Indian youth return home after world youth festivitiesJuly 21st, 2008 - 4:09 pm ICT by IANS
By Neena Bhandari
Sydney, July 21 (IANS) As the nearly 500 Indian youth, who participated in the week-long Catholic Church’s World Youth Day festivities here, return home Monday, there was shock and embarrassment because some of their members were still absconding in New Zealand. At least 40 Indian men disappeared in New Zealand en route to attending the Catholic Church’s WYD.
“It is sad for the entire country that an incident like this happened. We were part of the group of 220, who spent eight days in Auckland Diocese billeted with families, before coming to Sydney,” Father Olavo Caiado, director of the Diocesan Youth Centre in Panaji, Goa, told IANS.

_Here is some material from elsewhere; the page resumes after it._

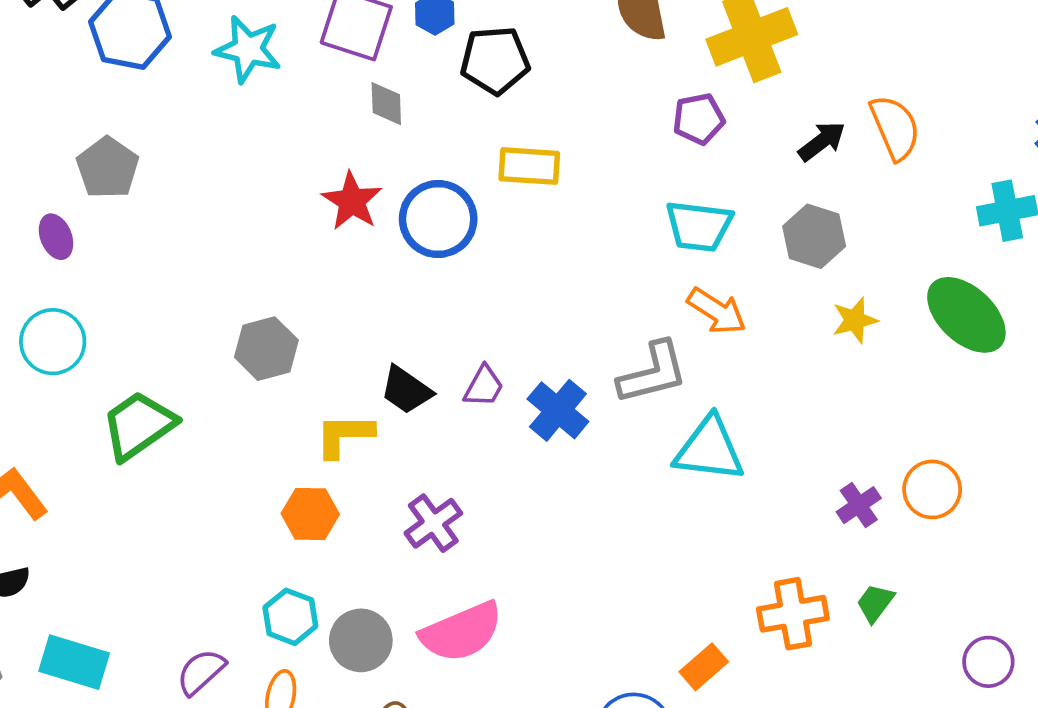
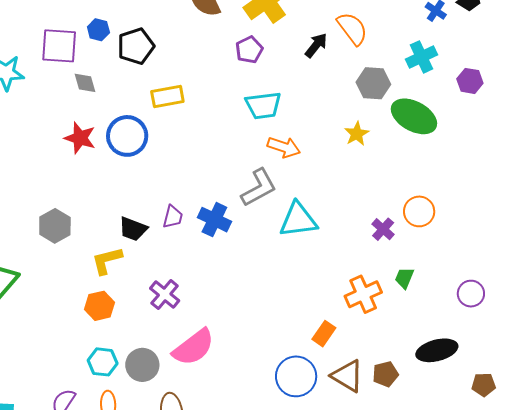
gray hexagon: (814, 236) -> (373, 83), moved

Two of the 40 Indian men, who disappeared in New Zealand, have returned home Monday.
The department of labour’s immigration service has spoken to approximately 20 others at various locations in New Zealand’s upper North Island over the weekend, asking them about the circumstances of their visit to New Zealand and reminding them of the conditions of their visitor visas, which expire Aug 5 or 6.
Father Caiado has been in Sydney for the past week, leading a group of 20 youth aged between 19 and 29.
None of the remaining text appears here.